26. It is acknowledged by the Customer and Flex Fitness Equipment that the Australian Consumer Law and other laws may imply conditions or warranties in certain contracts and also give parties to those contracts certain other rights against suppliers of goods and services. To the extent such conditions, warranties or other rights are implied or given in respect of this agreement and it is not lawful or possible to exclude them, then such conditions, warranties or other rights shall (but only to the extent required by law) apply to this agreement and all other conditions, warranties or rights which might but for this provision be implied are hereby expressly excluded. Where the law implies any term or warranty into these terms and conditions which cannot be excluded, then the liability of Flex Fitness Equipment for any breach of such term will be limited in the manner permitted under section 64A of the Australian Consumer Law to one of the following (as Flex Fitness Equipment may determine):

(i) in the case of goods supplied, to any one or more of the following:
(a) replacement of the goods or the supply of equivalent goods;
(b) repair of the goods;
(c) payment of the cost of replacing the goods or of acquiring equivalent goods;
(d) payment of the cost of having the goods repaired; and

(ii) in the case of services supplied, to any one or more of the following;
(a) supply of the services again; or
(b) payment of the cost of having the services supplied again;
(c) in the event that Flex Fitness Equipment (as a deemed “manufacturer”) has a liability to the Customer (as a “Company”) then, subject to the terms of section 276A of the Australian Consumer Law such liability is limited to a liability to pay to the Customer an amount equal to whichever is the lesser of the cost of:
(A) replacing the goods;
(B) obtaining equivalent services; or
(C) having the goods repaired.

27. The Customer must immediately check all Hire Charges, and any disputes in relation to those Hire Charges must be communicated to Flex Fitness Equipment in writing within 30 days of the Hire Agreement date. In the event that no communication is received from the Customer within that 30 day period, the Hire Charges are deemed to be accepted by the Customer.

28. Flex Fitness Equipment will comply with the Australian Privacy Principles in all dealings with Customers. A copy of the Flex Fitness Equipment Privacy Statement is available upon request or by visiting www.FlexFitnessEquipment.com.au.

29. If any part of this Hire Agreement becomes void or unenforceable then that part shall be severed to the intent that all parts that are not void or unenforceable shall remain in full force and effect.

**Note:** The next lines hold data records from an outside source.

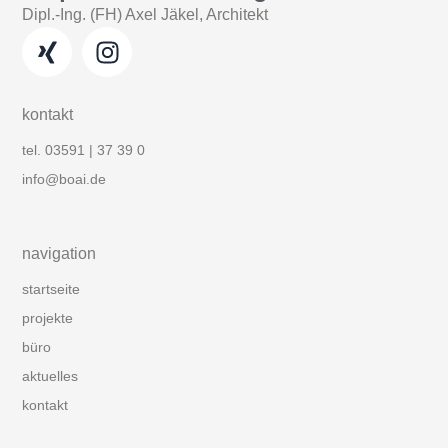
Dipl.-Ing. (FH) Axel Jäkel, Architekt
kontakt
tel. 03591 | 37 39 0
info@boai.de
navigation
startseite
projekte
büro
aktuelles
kontakt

If this Hire Agreement is held to be a standard form small business contract then any clause or term which is deemed to be unfair pursuant to the Australian Consumer Law by any competent authority or the Courts, will be severed from this Hire Agreement.

30. This Hire Agreement shall be governed and construed in accordance with the laws of Western Australia and the parties submit to the jurisdiction of the Courts of Perth, Western Australia and waives any right to object to any proceedings being brought in those Courts.

By hiring/renting equipment from us, you confirm that you have read, understood and accept the terms and conditions of the Hire Agreement.